Work request: Among the entries below, copy only the span from the line containing "опасности: как Омская область" through the line containing "memutuskan berasumsi. Akibatnya, terlihat". Do so exactly, and skip the pictures.

Record set:
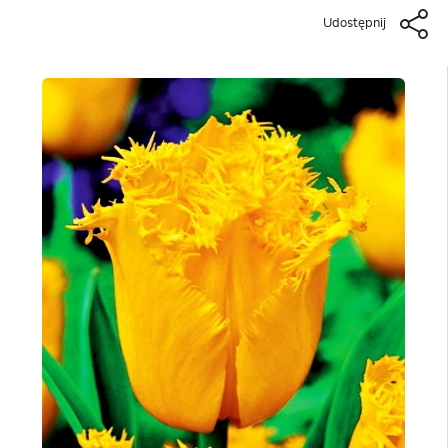
Udostępnij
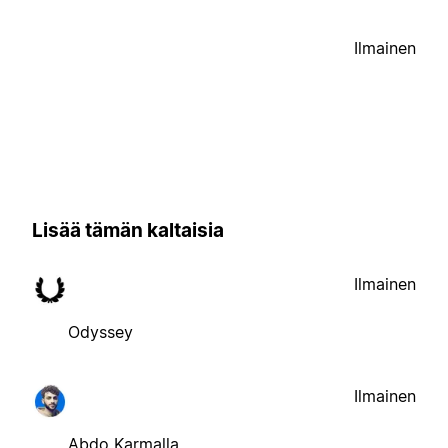
Ilmainen
Lisää tämän kaltaisia
Ilmainen
Odyssey
Ilmainen
Abdo Karmalla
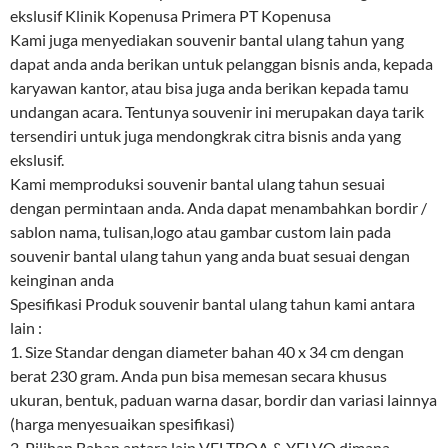
ekslusif Klinik Kopenusa Primera PT Kopenusa
Kami juga menyediakan souvenir bantal ulang tahun yang
dapat anda anda berikan untuk pelanggan bisnis anda, kepada
karyawan kantor, atau bisa juga anda berikan kepada tamu
undangan acara. Tentunya souvenir ini merupakan daya tarik
tersendiri untuk juga mendongkrak citra bisnis anda yang
ekslusif.
Kami memproduksi souvenir bantal ulang tahun sesuai
dengan permintaan anda. Anda dapat menambahkan bordir /
sablon nama, tulisan,logo atau gambar custom lain pada
souvenir bantal ulang tahun yang anda buat sesuai dengan
keinginan anda
Spesifikasi Produk souvenir bantal ulang tahun kami antara
lain :
1. Size Standar dengan diameter bahan 40 x 34 cm dengan
berat 230 gram. Anda pun bisa memesan secara khusus
ukuran, bentuk, paduan warna dasar, bordir dan variasi lainnya
(harga menyesuaikan spesifikasi)
2. Pilihan Bahan antara lain VELTBOA & YELVO dimana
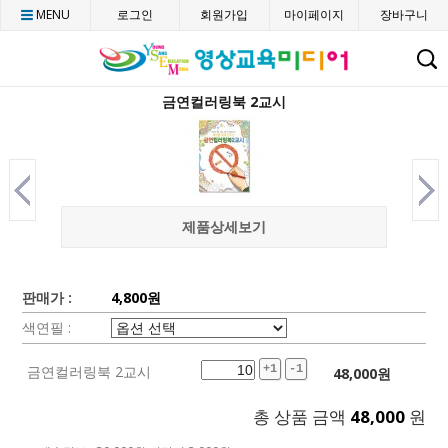
MENU
로그인
회원가입
마이페이지
장바구니
C
금연컬러링북 2교시
제품상세보기
판매가 :
4,800원
색연필 :
금연컬러링북 2교시
+1
-1
48,000
원
총 상품 금액
48,000
원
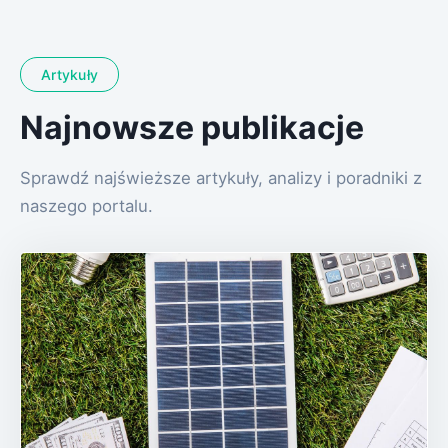
Artykuły
Najnowsze publikacje
Sprawdź najświeższe artykuły, analizy i poradniki z
naszego portalu.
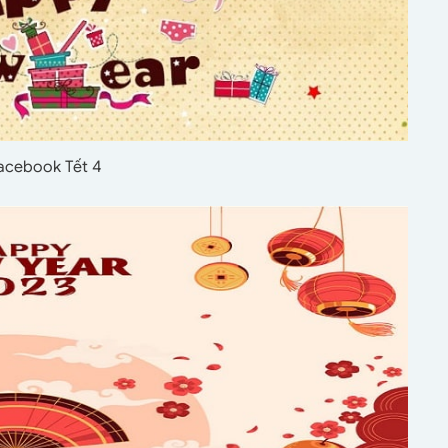
facebook Tết 4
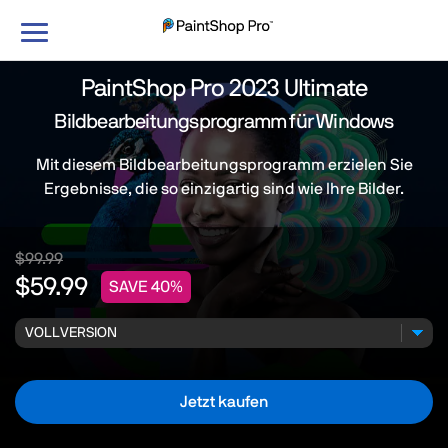
Navigation
umschalten
PaintShop Pro 2023 Ultimate
Bildbearbeitungsprogramm für Windows
Mit diesem Bildbearbeitungsprogramm erzielen Sie
Ergebnisse, die so einzigartig sind wie Ihre Bilder.
$99.99
$59.99
SAVE 40%
Jetzt kaufen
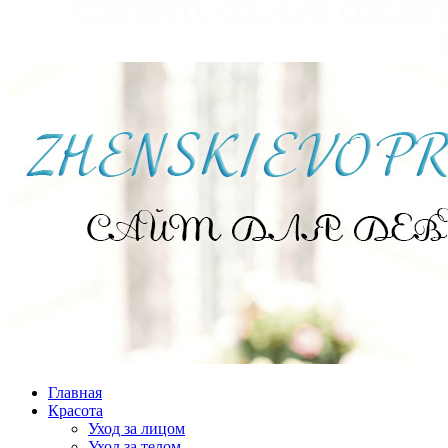
Главная
Красота
Уход за лицом
Уход за телом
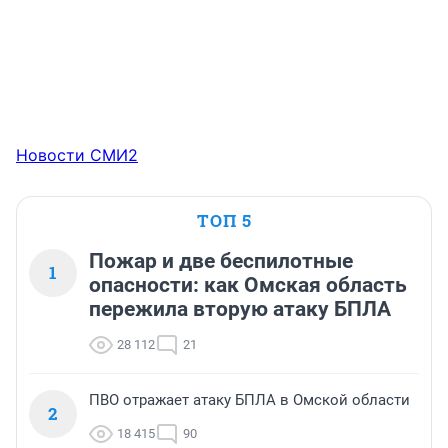
Новости СМИ2
ТОП 5
Пожар и две беспилотные
1
опасности: как Омская область
пережила вторую атаку БПЛА
28 112
21
ПВО отражает атаку БПЛА в Омской области
2
18 415
90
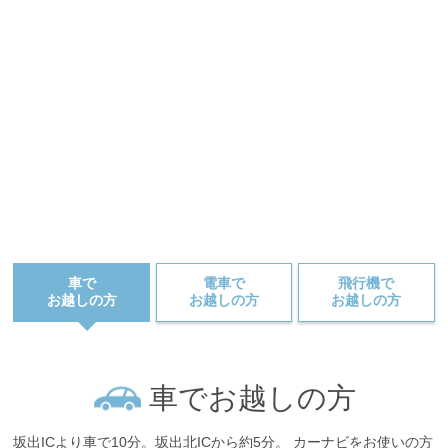
車で
電車で
飛行機で
お越しの方
お越しの方
お越しの方
車でお越しの方
坂出ICより車で10分。坂出北ICから約5分。
カーナビをお使いの方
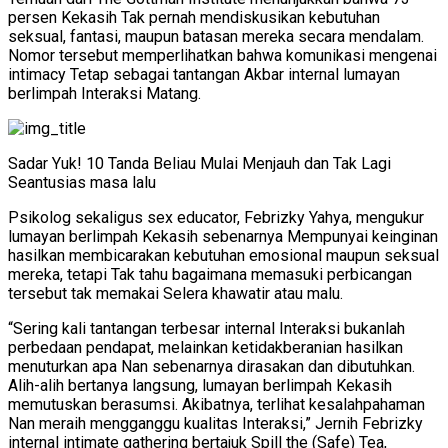
persen Kekasih Tak pernah mendiskusikan kebutuhan
seksual, fantasi, maupun batasan mereka secara mendalam.
Nomor tersebut memperlihatkan bahwa komunikasi mengenai
intimacy Tetap sebagai tantangan Akbar internal lumayan
berlimpah Interaksi Matang.
Sadar Yuk! 10 Tanda Beliau Mulai Menjauh dan Tak Lagi
Seantusias masa lalu
Psikolog sekaligus sex educator, Febrizky Yahya, mengukur
lumayan berlimpah Kekasih sebenarnya Mempunyai keinginan
hasilkan membicarakan kebutuhan emosional maupun seksual
mereka, tetapi Tak tahu bagaimana memasuki perbicangan
tersebut tak memakai Selera khawatir atau malu.
“Sering kali tantangan terbesar internal Interaksi bukanlah
perbedaan pendapat, melainkan ketidakberanian hasilkan
menuturkan apa Nan sebenarnya dirasakan dan dibutuhkan.
Alih-alih bertanya langsung, lumayan berlimpah Kekasih
memutuskan berasumsi. Akibatnya, terlihat kesalahpahaman
Nan meraih mengganggu kualitas Interaksi,” Jernih Febrizky
internal intimate gathering bertajuk Spill the (Safe) Tea,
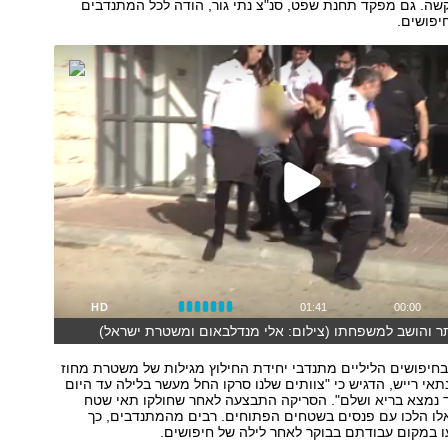
שה. גם מפקד תחנת שפט, סנ"צ נתי גור, הודה לכל המתנדבים
יפושים.
HD
01:41
00:00
חיפושים הליליים מתנדבי יחידת החילוץ מגילות של משטרת מחוז
תאי רייש, הדגיש כי "צוותים שלנו סרקו החל מעשר בלילה עד היום
ד נמצא בריא ושלם". הסריקה התבצעה לאחר שחולקו תאי שטח
אלו הלכו עם פנסים בשטחים הפתוחים. רבים מהמתנדבים, כך
ו במקום עבודתם בבוקר לאחר לילה של חיפושים.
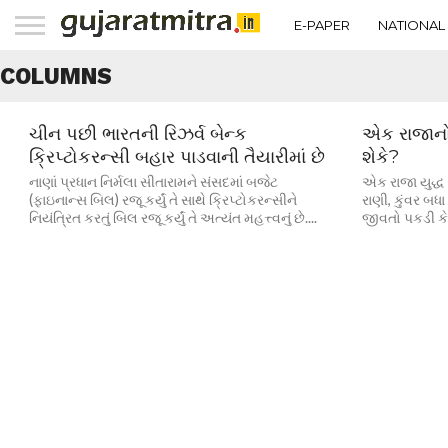
E-PAPER
NATIONAL
COLUMNS
ચીન પછી ભારતની રિઝર્વ બેન્ક
એક રાજાનો 
ક્રિપ્ટોકરન્સી બહાર પાડવાની તૈયારીમાં છે
શેકે?
નાણાં પ્રધાન નિર્મલા સીતારામને સંસદમાં બજેટ
એક રાજા યુદ્ધ હા
(ફાઇનાન્સ બિલ) રજૂ કર્યું તે સાથે ક્રિપ્ટોકરન્સીને
રાણી, કુંવર બધા
નિયંત્રિત કરતું બિલ રજૂ કર્યું તે અત્યંત મહત્ત્વનું છે....
જીવતો પકડી કેદ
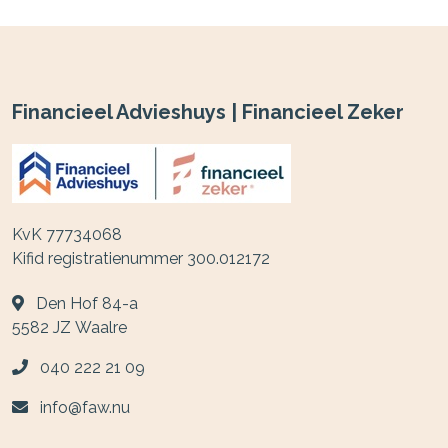
Financieel Advieshuys | Financieel Zeker
KvK 77734068
Kifid registratienummer 300.012172
Den Hof 84-a
5582 JZ
Waalre
040 222 21 09
info@faw.nu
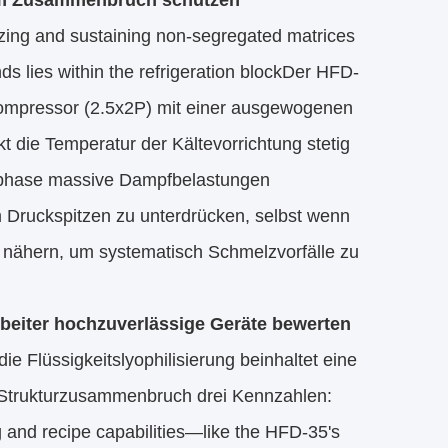
dem Zusammenbruch schützen
ezing and sustaining non-segregated matrices
ds lies within the refrigeration blockDer HFD-
iekompressor (2.5x2P) mit einer ausgewogenen
t die Temperatur der Kältevorrichtung stetig
sphase massive Dampfbelastungen
um Druckspitzen zu unterdrücken, selbst wenn
a nähern, um systematisch Schmelzvorfälle zu
rbeiter hochzuverlässige Geräte bewerten
 die Flüssigkeitslyophilisierung beinhaltet eine
d Strukturzusammenbruch drei Kennzahlen:
g and recipe capabilities—like the HFD-35's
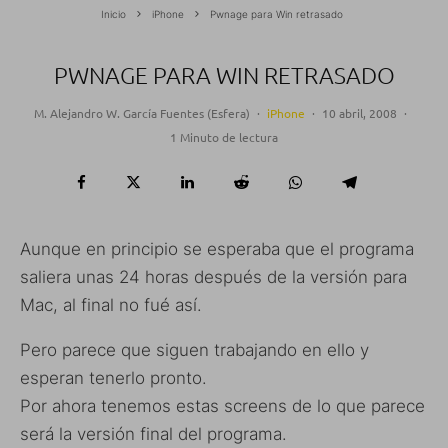
Inicio
iPhone
Pwnage para Win retrasado
PWNAGE PARA WIN RETRASADO
M. Alejandro W. García Fuentes (Esfera)
·
iPhone
·
10 abril, 2008
·
1 Minuto de lectura
Aunque en principio se esperaba que el programa
saliera unas 24 horas después de la versión para
Mac, al final no fué así.
Pero parece que siguen trabajando en ello y
esperan tenerlo pronto.
Por ahora tenemos estas screens de lo que parece
será la versión final del programa.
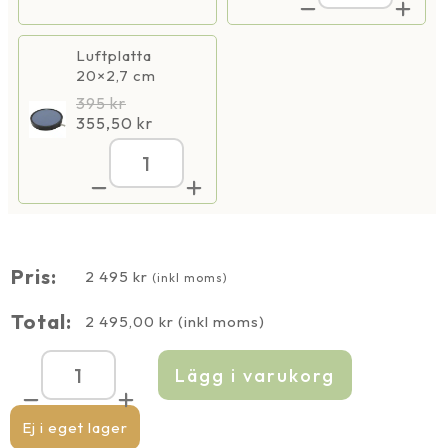
IP44
2500,
mängd
IP44
mängd
Luftplatta
20×2,7 cm
395
kr
355,50
kr
AquaOxy
2500,
IP44
mängd
Pris:
2 495
kr
(inkl moms)
Total:
2 495,00
kr
(inkl moms)
Lägg i varukorg
AquaOxy
2500,
IP44
mängd
Ej i eget lager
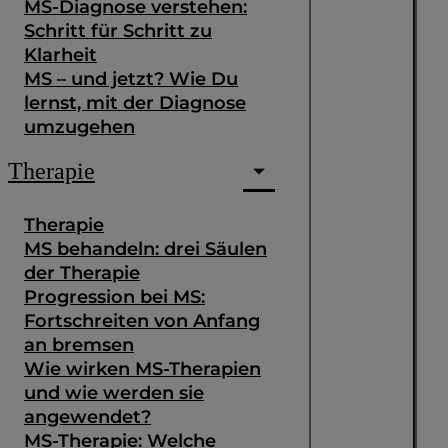
MS-Diagnose verstehen:
Schritt für Schritt zu
Klarheit
MS – und jetzt? Wie Du
lernst, mit der Diagnose
umzugehen
Therapie
Therapie
MS behandeln: drei Säulen
der Therapie
Progression bei MS:
Fortschreiten von Anfang
an bremsen
Wie wirken MS-Therapien
und wie werden sie
angewendet?
MS-Therapie: Welche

Written answer:
опасности: как Омская область
пережила вторую атаку БПЛА
28 112
21
ПВО отражает атаку БПЛА в Омской области
2
18 415
90
車で
電車で
飛行機で
お越しの方
お越しの方
お越しの方
車でお越しの方
坂出ICより車で10分。坂出北ICから約5分。
カーナビをお使いの方
persen Kekasih Tak pernah mendiskusikan kebutuhan
seksual, fantasi, maupun batasan mereka secara mendalam.
Nomor tersebut memperlihatkan bahwa komunikasi mengenai
intimacy Tetap sebagai tantangan Akbar internal lumayan
berlimpah Interaksi Matang.
Sadar Yuk! 10 Tanda Beliau Mulai Menjauh dan Tak Lagi
Seantusias masa lalu
Psikolog sekaligus sex educator, Febrizky Yahya, mengukur
lumayan berlimpah Kekasih sebenarnya Mempunyai keinginan
hasilkan membicarakan kebutuhan emosional maupun seksual
mereka, tetapi Tak tahu bagaimana memasuki perbicangan
tersebut tak memakai Selera khawatir atau malu.
“Sering kali tantangan terbesar internal Interaksi bukanlah
perbedaan pendapat, melainkan ketidakberanian hasilkan
menuturkan apa Nan sebenarnya dirasakan dan dibutuhkan.
Alih-alih bertanya langsung, lumayan berlimpah Kekasih
memutuskan berasumsi. Akibatnya, terlihat kesalahpahaman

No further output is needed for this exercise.